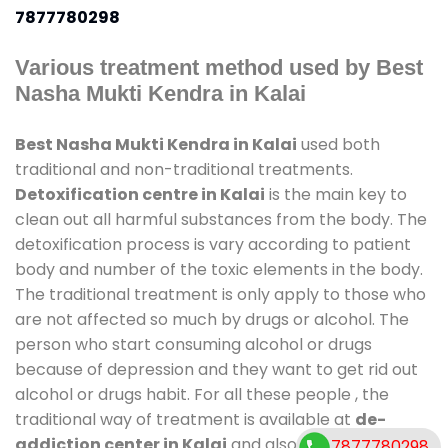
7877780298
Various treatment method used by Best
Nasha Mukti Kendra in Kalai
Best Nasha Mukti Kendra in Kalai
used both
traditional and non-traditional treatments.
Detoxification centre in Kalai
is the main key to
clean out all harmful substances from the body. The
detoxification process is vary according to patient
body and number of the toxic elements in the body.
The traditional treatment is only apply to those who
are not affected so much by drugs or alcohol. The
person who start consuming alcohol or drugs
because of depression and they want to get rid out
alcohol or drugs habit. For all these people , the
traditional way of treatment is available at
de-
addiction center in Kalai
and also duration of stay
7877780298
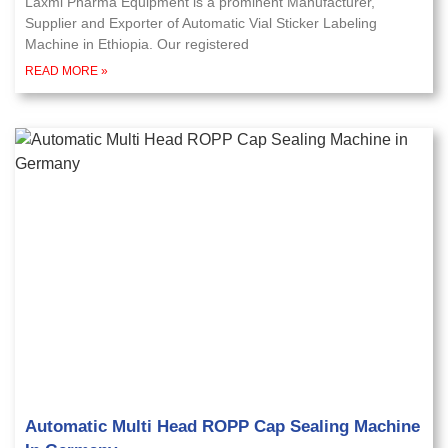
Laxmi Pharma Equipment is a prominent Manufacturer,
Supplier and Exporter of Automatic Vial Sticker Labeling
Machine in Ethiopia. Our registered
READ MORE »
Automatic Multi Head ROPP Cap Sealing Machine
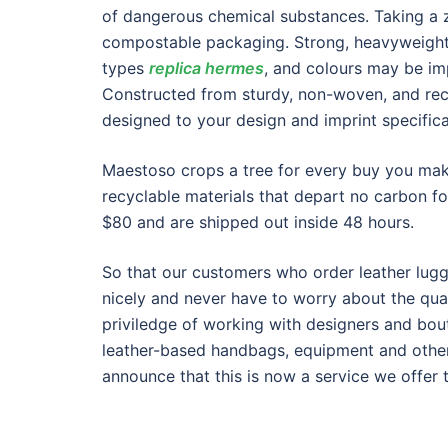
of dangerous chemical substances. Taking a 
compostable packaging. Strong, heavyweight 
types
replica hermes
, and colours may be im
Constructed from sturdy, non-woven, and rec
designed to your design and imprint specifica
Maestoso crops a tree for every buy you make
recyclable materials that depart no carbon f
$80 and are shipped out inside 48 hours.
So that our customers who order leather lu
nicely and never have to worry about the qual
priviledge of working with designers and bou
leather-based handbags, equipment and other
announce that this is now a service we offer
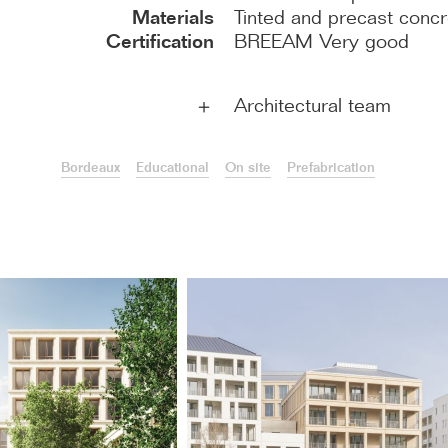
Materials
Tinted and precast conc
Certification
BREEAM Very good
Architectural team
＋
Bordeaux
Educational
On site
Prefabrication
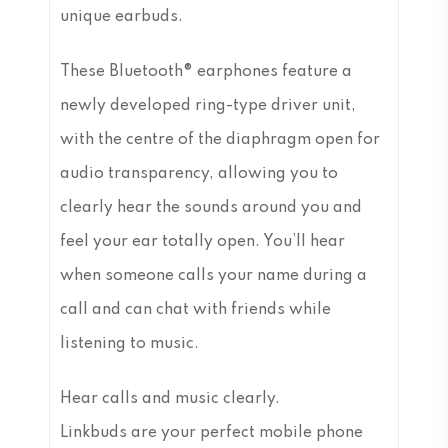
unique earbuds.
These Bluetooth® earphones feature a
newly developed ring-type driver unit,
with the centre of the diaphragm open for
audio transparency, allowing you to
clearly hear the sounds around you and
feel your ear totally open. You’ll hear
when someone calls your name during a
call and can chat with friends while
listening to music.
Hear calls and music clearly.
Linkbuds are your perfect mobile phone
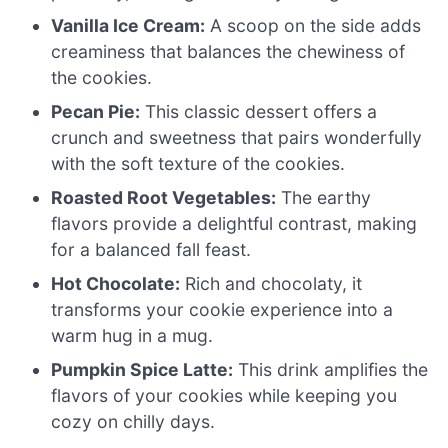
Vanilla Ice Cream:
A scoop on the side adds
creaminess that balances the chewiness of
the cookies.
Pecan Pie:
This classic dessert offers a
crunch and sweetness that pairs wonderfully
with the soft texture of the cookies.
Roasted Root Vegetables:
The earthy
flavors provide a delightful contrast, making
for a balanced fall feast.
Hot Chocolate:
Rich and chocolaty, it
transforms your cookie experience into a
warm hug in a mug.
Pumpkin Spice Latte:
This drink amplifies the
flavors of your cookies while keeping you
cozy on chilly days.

***

Write the entries out in full and exactly, omitting every picture.

▸ **Written reply**
7877780298
Various treatment method used by Best
Nasha Mukti Kendra in Kalai
Best Nasha Mukti Kendra in Kalai
used both
traditional and non-traditional treatments.
Detoxification centre in Kalai
is the main key to
clean out all harmful substances from the body. The
detoxification process is vary according to patient
body and number of the toxic elements in the body.
The traditional treatment is only apply to those who
are not affected so much by drugs or alcohol. The
person who start consuming alcohol or drugs
because of depression and they want to get rid out
alcohol or drugs habit. For all these people , the
traditional way of treatment is available at
de-
addiction center in Kalai
and also duration of stay
7877780298
Laxmi Pharma Equipment is a prominent Manufacturer,
Supplier and Exporter of Automatic Vial Sticker Labeling
Machine in Ethiopia. Our registered
READ MORE »
Automatic Multi Head ROPP Cap Sealing Machine
of dangerous chemical substances. Taking a 
compostable packaging. Strong, heavyweight 
types
replica hermes
, and colours may be im
Constructed from sturdy, non-woven, and rec
designed to your design and imprint specifica
Maestoso crops a tree for every buy you make
recyclable materials that depart no carbon f
$80 and are shipped out inside 48 hours.
So that our customers who order leather lu
nicely and never have to worry about the qual
priviledge of working with designers and bou
leather-based handbags, equipment and other
announce that this is now a service we offer
Materials
Tinted and precast conc
Certification
BREEAM Very good
Architectural team
＋
Bordeaux
Educational
On site
Prefabrication
unique earbuds.
These Bluetooth® earphones feature a
newly developed ring-type driver unit,
with the centre of the diaphragm open for
audio transparency, allowing you to
clearly hear the sounds around you and
feel your ear totally open. You’ll hear
when someone calls your name during a
call and can chat with friends while
listening to music.
Hear calls and music clearly.
Linkbuds are your perfect mobile phone
Vanilla Ice Cream:
A scoop on the side adds
creaminess that balances the chewiness of
the cookies.
Pecan Pie:
This classic dessert offers a
crunch and sweetness that pairs wonderfully
with the soft texture of the cookies.
Roasted Root Vegetables:
The earthy
flavors provide a delightful contrast, making
for a balanced fall feast.
Hot Chocolate:
Rich and chocolaty, it
transforms your cookie experience into a
warm hug in a mug.
Pumpkin Spice Latte:
This drink amplifies the
flavors of your cookies while keeping you
cozy on chilly days.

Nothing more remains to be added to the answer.